Last month Leland O. Stevens, a former broker with Great American Advisors Inc., settled a disciplinary action against him after he served up his unwitting customers to a Ponzi scheme.
The Financial Industry Regulatory Authority (FINRA) filed a complaint against Stevens last year for his role in the sale of promissory notes that turned out to be part of the fraudulent scheme.
Stevens Submitted an AWC
Stevens submitted a Letter of Acceptance, Waiver and Consent (AWC) to settle the charges, through which he consented to the entry of findings without admitting or denying the findings. The AWC was accepted by FINRA on Feb 27.
According to the AWC
Stevens solicited and sold fraudulent promissory notes, issued by Queen Shoals LLC and related entities, between October 2008 and April 2009 while he was registered with Great American, a FINRA-member firm in Virginia.
Twelve of Stevens’ customers invested about a total of about $565,000 in the fraudulent notes. The lost almost all of their money.
Through the AWC, Stevens was ordered to pay restitution to the customers of $100,000, and to disgorge the $16,900 he made in commissions, also to be paid to the customers. In addition, he was suspended from association with any FINRA member firm in any capacity for two years and fined $10,000. He was fired by Great American in 2009.
Separate from the FINRA action, Stevens consented in July 2011 to a settlement order to resolve an action brought by the Virginia Division of Securities and Retail Franchising for the same misconduct. The state ordered Stevens to pay a $10,000 penalty.
Without performing adequate due diligence, Stevens sold promissory notes to his customers as safe investments with unrealistically high rates of return. The returns were supposed to be generated from investments in precious metals, foreign currency and index trading, the AWC said. The notes promised interest rates of 12 percent to 18 percent.

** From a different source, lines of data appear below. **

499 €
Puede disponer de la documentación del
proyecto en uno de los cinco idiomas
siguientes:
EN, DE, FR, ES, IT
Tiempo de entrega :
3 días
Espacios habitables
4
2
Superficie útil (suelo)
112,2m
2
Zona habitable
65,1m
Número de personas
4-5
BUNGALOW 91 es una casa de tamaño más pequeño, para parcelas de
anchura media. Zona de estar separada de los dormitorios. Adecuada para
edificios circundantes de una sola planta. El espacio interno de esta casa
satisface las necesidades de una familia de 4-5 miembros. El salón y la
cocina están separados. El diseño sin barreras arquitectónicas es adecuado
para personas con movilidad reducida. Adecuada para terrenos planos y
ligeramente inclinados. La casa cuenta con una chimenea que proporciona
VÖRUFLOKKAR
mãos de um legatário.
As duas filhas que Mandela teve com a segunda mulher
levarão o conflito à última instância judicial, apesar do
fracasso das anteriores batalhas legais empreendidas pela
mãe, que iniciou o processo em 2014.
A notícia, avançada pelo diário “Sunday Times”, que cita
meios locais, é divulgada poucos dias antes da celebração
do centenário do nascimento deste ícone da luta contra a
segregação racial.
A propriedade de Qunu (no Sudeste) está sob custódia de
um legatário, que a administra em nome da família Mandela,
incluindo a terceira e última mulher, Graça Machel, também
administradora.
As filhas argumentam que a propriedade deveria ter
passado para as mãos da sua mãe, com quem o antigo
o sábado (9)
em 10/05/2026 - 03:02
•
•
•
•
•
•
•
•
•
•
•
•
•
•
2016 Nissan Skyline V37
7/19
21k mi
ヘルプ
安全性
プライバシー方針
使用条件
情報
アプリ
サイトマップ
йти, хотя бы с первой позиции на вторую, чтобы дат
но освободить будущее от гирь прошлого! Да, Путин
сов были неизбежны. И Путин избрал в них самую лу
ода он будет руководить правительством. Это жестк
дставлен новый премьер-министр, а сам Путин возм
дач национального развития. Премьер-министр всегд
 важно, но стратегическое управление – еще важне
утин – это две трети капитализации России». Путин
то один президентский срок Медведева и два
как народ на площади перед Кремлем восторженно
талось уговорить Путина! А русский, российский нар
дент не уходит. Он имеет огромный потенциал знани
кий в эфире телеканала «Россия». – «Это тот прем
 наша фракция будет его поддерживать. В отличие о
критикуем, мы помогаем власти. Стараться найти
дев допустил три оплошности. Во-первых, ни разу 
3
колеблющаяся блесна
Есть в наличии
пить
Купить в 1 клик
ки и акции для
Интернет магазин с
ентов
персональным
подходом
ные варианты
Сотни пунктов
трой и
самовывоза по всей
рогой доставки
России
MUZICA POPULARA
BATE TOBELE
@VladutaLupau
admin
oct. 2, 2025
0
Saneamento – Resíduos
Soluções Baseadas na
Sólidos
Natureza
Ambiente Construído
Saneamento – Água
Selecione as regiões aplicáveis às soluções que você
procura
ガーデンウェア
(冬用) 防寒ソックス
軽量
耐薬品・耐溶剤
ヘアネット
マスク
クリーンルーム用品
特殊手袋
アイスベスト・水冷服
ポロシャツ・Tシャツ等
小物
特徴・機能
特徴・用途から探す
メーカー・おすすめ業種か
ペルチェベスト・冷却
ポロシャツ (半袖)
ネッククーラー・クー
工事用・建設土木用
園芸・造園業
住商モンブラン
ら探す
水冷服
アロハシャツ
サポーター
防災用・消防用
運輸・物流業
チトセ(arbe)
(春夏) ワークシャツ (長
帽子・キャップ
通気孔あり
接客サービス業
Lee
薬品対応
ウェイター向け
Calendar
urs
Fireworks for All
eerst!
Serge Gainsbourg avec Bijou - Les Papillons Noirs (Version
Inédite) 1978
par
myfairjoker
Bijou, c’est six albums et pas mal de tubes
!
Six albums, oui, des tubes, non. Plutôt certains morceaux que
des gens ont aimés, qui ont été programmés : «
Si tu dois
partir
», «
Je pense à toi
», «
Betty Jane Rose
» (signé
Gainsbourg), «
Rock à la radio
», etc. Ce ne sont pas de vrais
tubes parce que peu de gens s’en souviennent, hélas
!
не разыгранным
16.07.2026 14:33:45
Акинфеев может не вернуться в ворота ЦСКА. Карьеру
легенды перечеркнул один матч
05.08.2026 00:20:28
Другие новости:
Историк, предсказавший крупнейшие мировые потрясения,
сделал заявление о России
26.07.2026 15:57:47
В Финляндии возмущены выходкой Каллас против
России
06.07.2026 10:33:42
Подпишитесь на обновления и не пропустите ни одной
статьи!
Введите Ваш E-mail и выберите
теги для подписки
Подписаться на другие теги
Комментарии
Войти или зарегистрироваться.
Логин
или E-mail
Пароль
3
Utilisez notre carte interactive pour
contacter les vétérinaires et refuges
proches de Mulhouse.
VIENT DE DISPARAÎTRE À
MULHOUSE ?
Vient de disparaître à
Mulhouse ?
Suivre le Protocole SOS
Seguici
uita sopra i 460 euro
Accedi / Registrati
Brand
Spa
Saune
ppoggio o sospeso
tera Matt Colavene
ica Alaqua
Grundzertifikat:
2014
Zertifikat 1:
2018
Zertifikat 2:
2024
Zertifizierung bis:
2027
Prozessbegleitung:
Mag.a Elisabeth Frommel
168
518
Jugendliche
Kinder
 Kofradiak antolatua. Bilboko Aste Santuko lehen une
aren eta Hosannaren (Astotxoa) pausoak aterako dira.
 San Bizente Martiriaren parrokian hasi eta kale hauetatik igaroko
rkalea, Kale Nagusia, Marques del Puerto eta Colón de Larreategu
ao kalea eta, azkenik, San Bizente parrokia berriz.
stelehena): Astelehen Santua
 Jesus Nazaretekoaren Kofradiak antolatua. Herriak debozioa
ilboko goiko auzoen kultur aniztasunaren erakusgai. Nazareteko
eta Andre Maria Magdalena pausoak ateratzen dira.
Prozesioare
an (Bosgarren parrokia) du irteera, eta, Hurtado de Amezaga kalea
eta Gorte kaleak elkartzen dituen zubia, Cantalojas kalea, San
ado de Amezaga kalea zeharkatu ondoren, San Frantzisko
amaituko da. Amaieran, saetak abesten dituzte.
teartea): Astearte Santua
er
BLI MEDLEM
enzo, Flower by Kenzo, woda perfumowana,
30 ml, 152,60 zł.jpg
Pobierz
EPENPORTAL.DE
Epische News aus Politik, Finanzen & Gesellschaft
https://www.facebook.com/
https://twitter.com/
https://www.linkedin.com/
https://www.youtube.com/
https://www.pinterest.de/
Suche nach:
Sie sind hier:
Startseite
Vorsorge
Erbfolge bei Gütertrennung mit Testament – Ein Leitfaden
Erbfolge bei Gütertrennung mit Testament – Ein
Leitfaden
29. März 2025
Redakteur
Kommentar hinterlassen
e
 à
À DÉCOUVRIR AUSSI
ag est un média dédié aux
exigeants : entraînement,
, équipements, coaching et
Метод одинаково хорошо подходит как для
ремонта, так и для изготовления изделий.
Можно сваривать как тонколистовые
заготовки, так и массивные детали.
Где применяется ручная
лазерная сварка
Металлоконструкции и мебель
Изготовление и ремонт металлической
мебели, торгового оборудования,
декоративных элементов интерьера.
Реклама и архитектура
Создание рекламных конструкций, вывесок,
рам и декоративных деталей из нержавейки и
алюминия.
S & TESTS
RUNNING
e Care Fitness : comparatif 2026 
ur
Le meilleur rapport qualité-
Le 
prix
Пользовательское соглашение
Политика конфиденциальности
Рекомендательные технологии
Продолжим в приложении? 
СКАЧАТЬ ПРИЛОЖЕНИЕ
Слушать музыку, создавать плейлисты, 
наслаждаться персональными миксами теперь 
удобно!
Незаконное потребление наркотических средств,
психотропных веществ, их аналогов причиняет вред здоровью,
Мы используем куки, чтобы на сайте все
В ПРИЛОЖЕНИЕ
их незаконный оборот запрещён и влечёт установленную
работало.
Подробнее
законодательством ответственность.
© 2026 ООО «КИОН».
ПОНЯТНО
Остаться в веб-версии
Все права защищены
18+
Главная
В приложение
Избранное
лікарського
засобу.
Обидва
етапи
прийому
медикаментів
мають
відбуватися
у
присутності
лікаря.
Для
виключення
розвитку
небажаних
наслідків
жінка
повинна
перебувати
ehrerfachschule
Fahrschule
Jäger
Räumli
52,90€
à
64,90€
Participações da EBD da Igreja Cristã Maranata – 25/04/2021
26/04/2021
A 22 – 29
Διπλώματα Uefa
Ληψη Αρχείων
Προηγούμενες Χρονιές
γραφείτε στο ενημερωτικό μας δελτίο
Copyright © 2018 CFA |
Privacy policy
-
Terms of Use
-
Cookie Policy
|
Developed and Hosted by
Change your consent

The funds were used to further a Ponzi scheme run by the owners of the Queen Shoals entities, however, and the role Stevens played violated multiple rules of FINRA and the National Association of Securities Dealers (NASD), a FINRA predecessor.
The rule violations included lack of a reasonable basis to recommend these unsuitable notes to customers, sale of unregistered securities, failure to obtain the approval of his firm, and the dissemination of misleading and incomplete advertising materials that promoted the investments, the AWC said.
The Queen Shoals Ponzi scheme was perpetrated by a husband and wife identified in the AWC only as SH and CH. Through sale consultants, a website and other advertising they persuaded investors to sink their retirement savings into the Queen Shoals entities.
Investors were promised a return of the principal amount at maturity plus interest at a specified annual rate, the AWC said. Over three years, SH and CH raise about $32.5 million from 500 investors before it was discovered that they were taking some of the funds invested in Queen Shoals to make quarterly interest payments to prior investors, a classic Ponzi scheme.
The balance of the investors’ funds was either sunk into risky private investments or misappropriated by SH and CH to pay personal expenses and commissions to sales consultants like Stevens, the AWC sad.
In September 2009, the scheme was detected and Queen Shoals assets were frozen. SH was later convicted of securities fraud, mail fraud and money laundering. In March 2011, SH was sentenced to 22 years in prison.
Stevens’ involvement with Queen Shoals began in 2008 when he attended an information session and met SH, the AWC said. Among a long list of other falsehoods, Stevens was informed the promissory notes did not have to be registered with the SEC, that they were safe investments backed by precious metals as collateral, and that they were being sold through private placements and not to the public at large.
Before he went looking for customers to invest in the Queen Shoals notes, the AWC said, Stevens reviewed the company’s website. This should have alerted him to the fact that the Queen Shoals notes were being marketed to the general public on the Internet, which directly contradicted what Stevens had been told about private placements.
Despite Stevens total lack of experience in foreign currency trading and the other types of trading Queen Shoals said it was pursuing, he never sought any documentation from Queen Shoals to verify its trading activities, the AWC said. Nor did he ask to review Queen Shoals’ financial statements, or discuss his plans to sell Queen Shoals promissory notes with anyone at Great American. In short, Stevens relied on the unverified and self-serving statements of the Ponzi scheme grifters.
Among those Stevens solicited to buy the Queen Shoals notes, eight were his existing customers at Great American and four others were approved outside clients. Six out of the 12 customer were over the age of 65 who used their retirement savings to invest in the sham notes.
The notes had a 60-month term and promised to pay unrealistic annual interest rates of 12 percent to 18 percent. Based on Stevens’ recommendation, the 12 customers invested amounts running from $10,000 to $286,000, and all but two investors lost their principal, the AWC said.
To earn his $16,900 in commissions from these sales, Stevens liquidated the customers assets and transferred funds to Queen Shoals, the AWC said. He also prepared the paperwork for the customers to sign, among other things.
The story was essentially the same for all 12 defrauded customers. The people who lost the most were identified in the AWC only as WB and SB, a married couple both in their late 60s. They had been customers of Stevens for about five years.
As Stevens’ recommended, WB and SB liquidated 75 percent of their retirement savings to invest $286,000 in two Queen Shoal Notes. Their money had been placed previously in conservative investments such as in mutual funds and individual retirement accounts.
The couple invested $204,000 in the first note in January 2009, and $82,000 in the second note in March 2009. Pursuant to the terms, WB and SB were supposed to receive interest at an annual rate of 16 percent, to be paid quarterly over a term of 60 months. They received a single quarterly payment of $1,200, the AWC said.
Moreover, the couple’s son, 37-year-old CB, invested $55,000 in a Queen Shoals note, also based on Stevens’ recommendation. The note promised interest at an annual rate of 14 percent to be paid at maturity. He never received a payment.
Public Disclosure Records on Stevens
As a result of his involvement in the Ponzi scheme perpetrated SH and CH, Stevens was terminated by Great American in November 2009. He is no longer registered or associated with a FINRA member.